What she had was a very normal reaction.
Your words minimized her vulnerabity and trust for you to rub her back and she trusted you.
Possibly in normal relationships that would have been no big deal. We don't know..we aren't normal.
You didn't do it to hurt her it take advantage of her. Tell her that and give her time to sort it out.
Don't go on and on with an apology..she heard you the first time.
At some point after she has time to sort thigs out..you May gently ask her to share what triggers her. You may feel you have to walk on eggshells but all you have to do is remember what she shares and be mindful of her fears and be supportive.
You don't have to make it all better. She is doing that for herself it sounds like.
Three months is a very short time to know a lot about each other. Give it time. Forgive your self for thinking with your penis and learn what upsets her.
What you did was normal..so don't beat yourself up. You are getting to know her on another level.
If you really want this relationship express to her how important it is she communicates with you. You shouldn't have to be wondering what will trigger or upset her..she had responsibility to tell you.
It will be a very different relationship than you've ever had. Be mindful of that.
She doesn't need you to save her. She needs you to support her saving herself.
You sound like a good guy and really hope yall can work thru this. Just give her a little time

Apologize for your thoughtless comment and let her know you are willing to learn.
This is going to be good for you too. You will learn that she is strong yet fragile sometimes.
It will be work..not gonna lie..but sounds like she's worth it to you.
Wishing you both happiness.
 
Give her space. And I'd suggest writing her a long, honest letter explaining your mistake and how much she means to you. (I say letter because I really think she needs the space, and a letter might be easier for her to digest right now than if you said it in person)
 
What you did was "normal", your comment about consent forms came from frustration, but has a deeper significance..... consent is exactly where you need to be coming from..... not forms as such, but making sure you have explicit verbal assent to each thing you do.

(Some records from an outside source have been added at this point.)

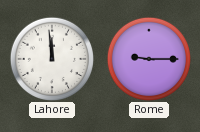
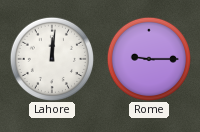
Lahore: 11:59 -> 12:01
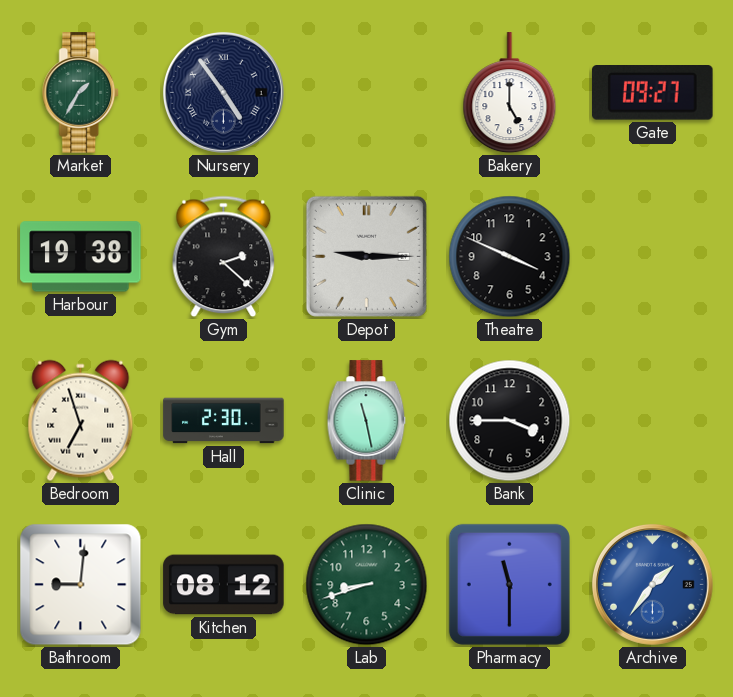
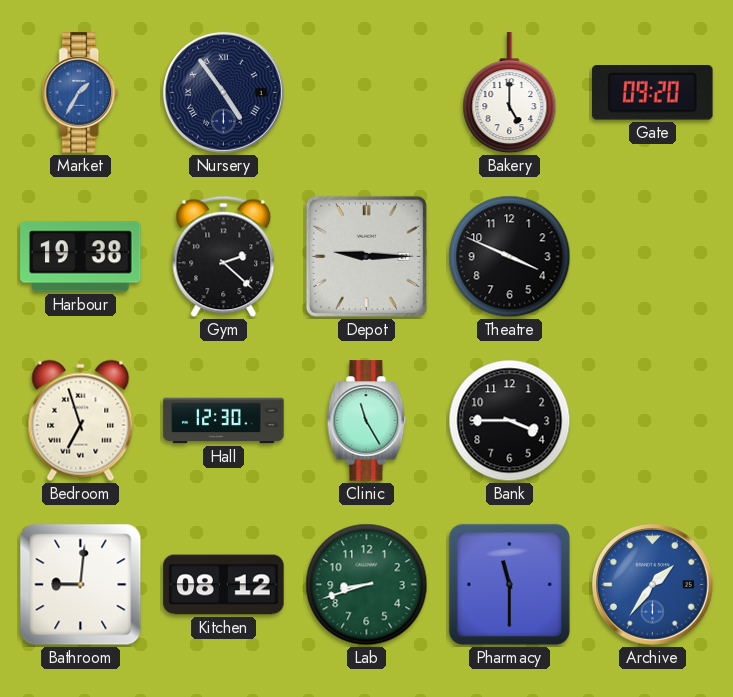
Market dial: green -> blue
Gate: 09:27 -> 09:20
Hall: 2:30 -> 12:30
Clinic: 11:28 -> 11:25
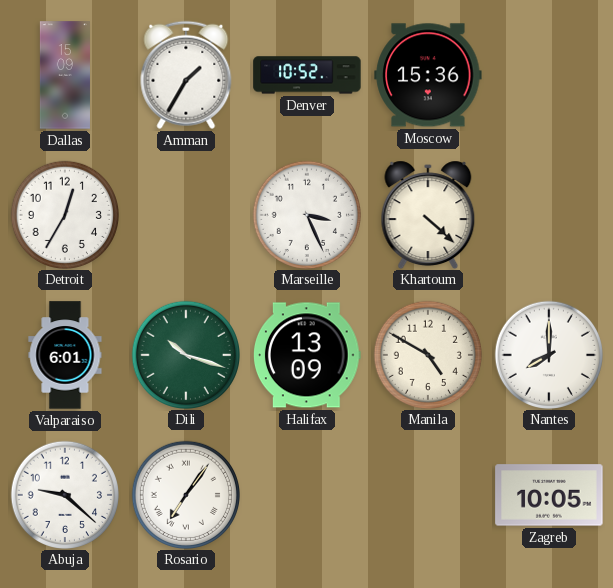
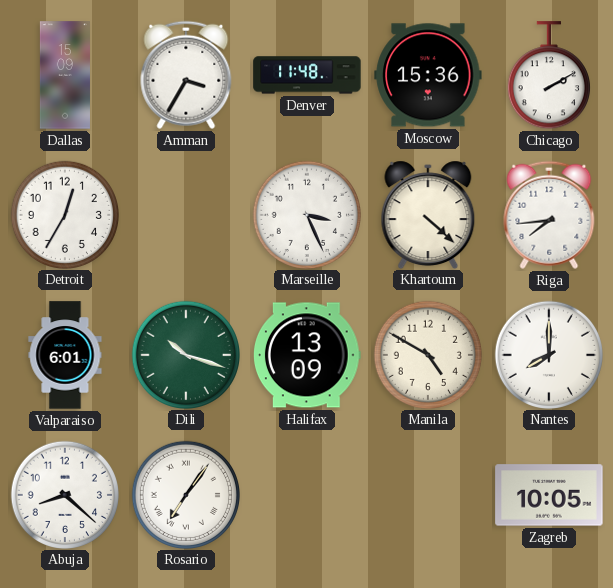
Amman: 1:35 -> 3:35
Denver: 10:52 -> 11:48
Chicago: none -> 2:10
Riga: none -> 7:44
Abuja: 9:22 -> 8:22
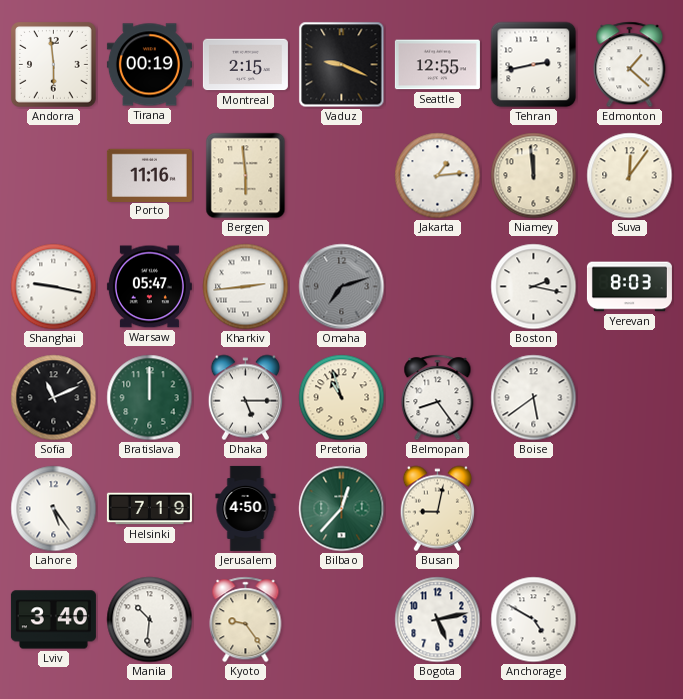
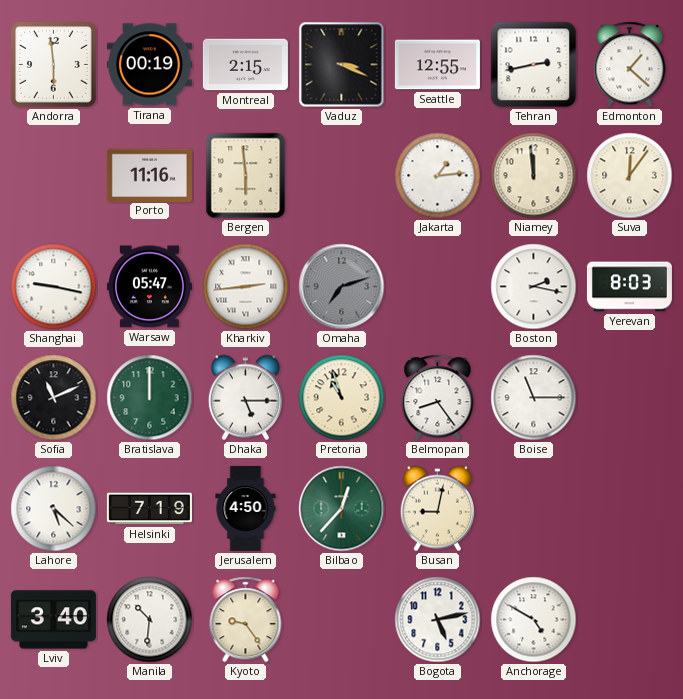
Vaduz: 9:19 -> 3:19
Boise: 5:39 -> 11:15
Lahore: 5:24 -> 5:22
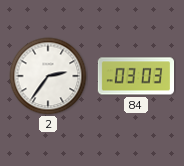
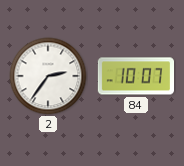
84: 03:03 -> 10:07
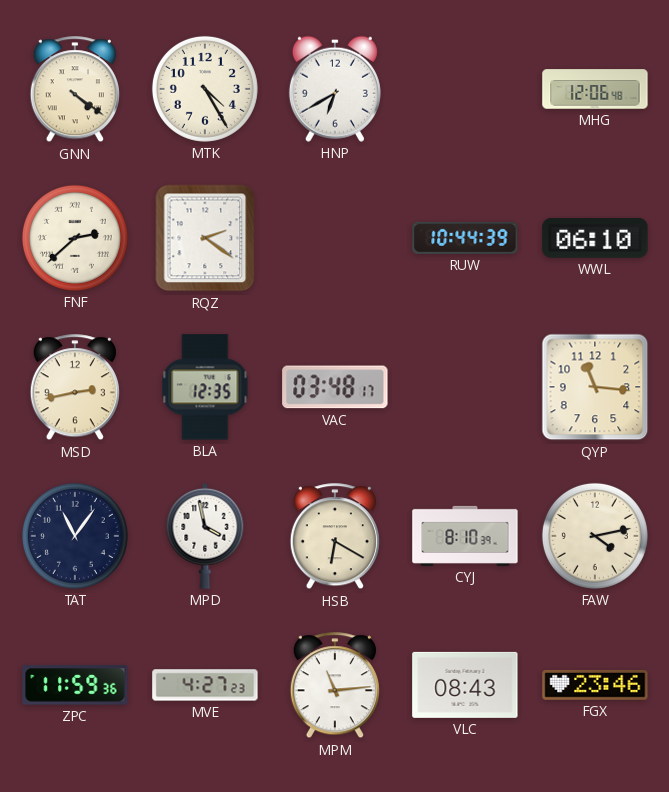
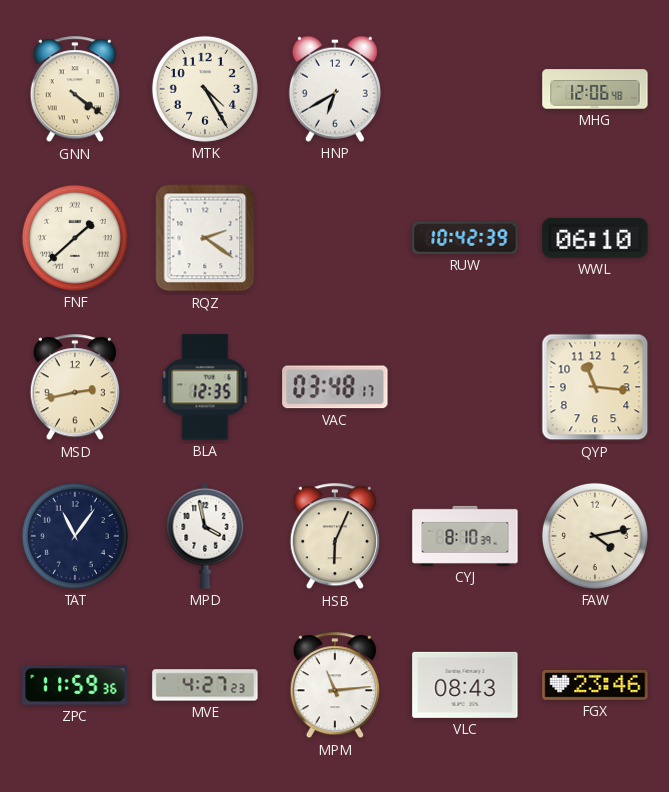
FNF: 2:38 -> 1:38
RUW: 10:44 -> 10:42
HSB: 6:20 -> 6:04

This might seem odd..... but it increases both communication and trust.....

Asking permission and saying how you are feeling...... eg
Can I touch you there.....
or
I am feeling that I want to touch you there

Working with requests, questions and statements like these increase trust and if both of you can verbally communicate how you feel then things get easier. The mantra is that there's no increase in intimate touch or act without positive and unequivocal agreement.

This might sound odd.... but... believe me once you get into the habit, you'll find it makes a BIG difference to intimacy with any partner, PTSD or not.
 
Be understanding and be open to learning, that is the best advice I can offer.

My ex became very triggered during sex a couple of times, shaking, frozen, other times not. We spoke, very calmly and at length about what to do when she did become triggered, for her it was stay with her, just don't touch her as her senses were on over drive etc.

You build the boundaries and the support techniques together so they both work for you.